[Stored records]
------------------------------------------------
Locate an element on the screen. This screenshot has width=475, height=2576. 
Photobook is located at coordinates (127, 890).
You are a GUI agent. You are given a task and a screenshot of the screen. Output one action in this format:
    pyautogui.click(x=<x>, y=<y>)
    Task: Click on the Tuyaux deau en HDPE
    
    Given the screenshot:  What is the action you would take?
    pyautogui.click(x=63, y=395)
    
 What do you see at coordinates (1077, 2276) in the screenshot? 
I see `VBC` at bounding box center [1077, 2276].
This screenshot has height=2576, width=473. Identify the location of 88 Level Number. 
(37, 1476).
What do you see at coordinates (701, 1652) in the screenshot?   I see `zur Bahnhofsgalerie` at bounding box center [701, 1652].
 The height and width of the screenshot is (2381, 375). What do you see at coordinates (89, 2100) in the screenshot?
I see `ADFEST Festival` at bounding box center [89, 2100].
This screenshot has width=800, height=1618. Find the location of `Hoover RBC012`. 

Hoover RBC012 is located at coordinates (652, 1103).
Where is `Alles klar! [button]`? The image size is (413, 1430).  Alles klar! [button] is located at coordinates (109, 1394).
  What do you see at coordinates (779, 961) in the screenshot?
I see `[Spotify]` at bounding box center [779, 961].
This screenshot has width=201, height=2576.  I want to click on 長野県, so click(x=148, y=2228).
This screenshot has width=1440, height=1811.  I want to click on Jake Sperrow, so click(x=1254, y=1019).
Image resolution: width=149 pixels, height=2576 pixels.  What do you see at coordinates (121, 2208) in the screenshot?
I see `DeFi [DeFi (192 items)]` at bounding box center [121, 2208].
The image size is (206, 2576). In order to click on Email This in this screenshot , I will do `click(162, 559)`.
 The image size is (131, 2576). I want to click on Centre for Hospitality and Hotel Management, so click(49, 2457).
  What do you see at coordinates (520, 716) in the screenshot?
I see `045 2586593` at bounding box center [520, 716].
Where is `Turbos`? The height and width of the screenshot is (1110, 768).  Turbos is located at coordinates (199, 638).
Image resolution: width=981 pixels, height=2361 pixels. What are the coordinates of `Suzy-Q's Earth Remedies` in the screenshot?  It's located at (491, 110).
------------------------------------------------
WORK INSTRUCTIONS
Your answer must be the lines from the one containing "This screenshot has height=2576, width=473." to the last line of the entries, repeated exactly and with nothing else.

RESULT
This screenshot has height=2576, width=473. Identify the location of 88 Level Number. 
(37, 1476).
What do you see at coordinates (701, 1652) in the screenshot?   I see `zur Bahnhofsgalerie` at bounding box center [701, 1652].
 The height and width of the screenshot is (2381, 375). What do you see at coordinates (89, 2100) in the screenshot?
I see `ADFEST Festival` at bounding box center [89, 2100].
This screenshot has width=800, height=1618. Find the location of `Hoover RBC012`. 

Hoover RBC012 is located at coordinates (652, 1103).
Where is `Alles klar! [button]`? The image size is (413, 1430).  Alles klar! [button] is located at coordinates (109, 1394).
  What do you see at coordinates (779, 961) in the screenshot?
I see `[Spotify]` at bounding box center [779, 961].
This screenshot has width=201, height=2576.  I want to click on 長野県, so click(x=148, y=2228).
This screenshot has width=1440, height=1811.  I want to click on Jake Sperrow, so click(x=1254, y=1019).
Image resolution: width=149 pixels, height=2576 pixels.  What do you see at coordinates (121, 2208) in the screenshot?
I see `DeFi [DeFi (192 items)]` at bounding box center [121, 2208].
The image size is (206, 2576). In order to click on Email This in this screenshot , I will do `click(162, 559)`.
 The image size is (131, 2576). I want to click on Centre for Hospitality and Hotel Management, so click(49, 2457).
  What do you see at coordinates (520, 716) in the screenshot?
I see `045 2586593` at bounding box center [520, 716].
Where is `Turbos`? The height and width of the screenshot is (1110, 768).  Turbos is located at coordinates (199, 638).
Image resolution: width=981 pixels, height=2361 pixels. What are the coordinates of `Suzy-Q's Earth Remedies` in the screenshot?  It's located at (491, 110).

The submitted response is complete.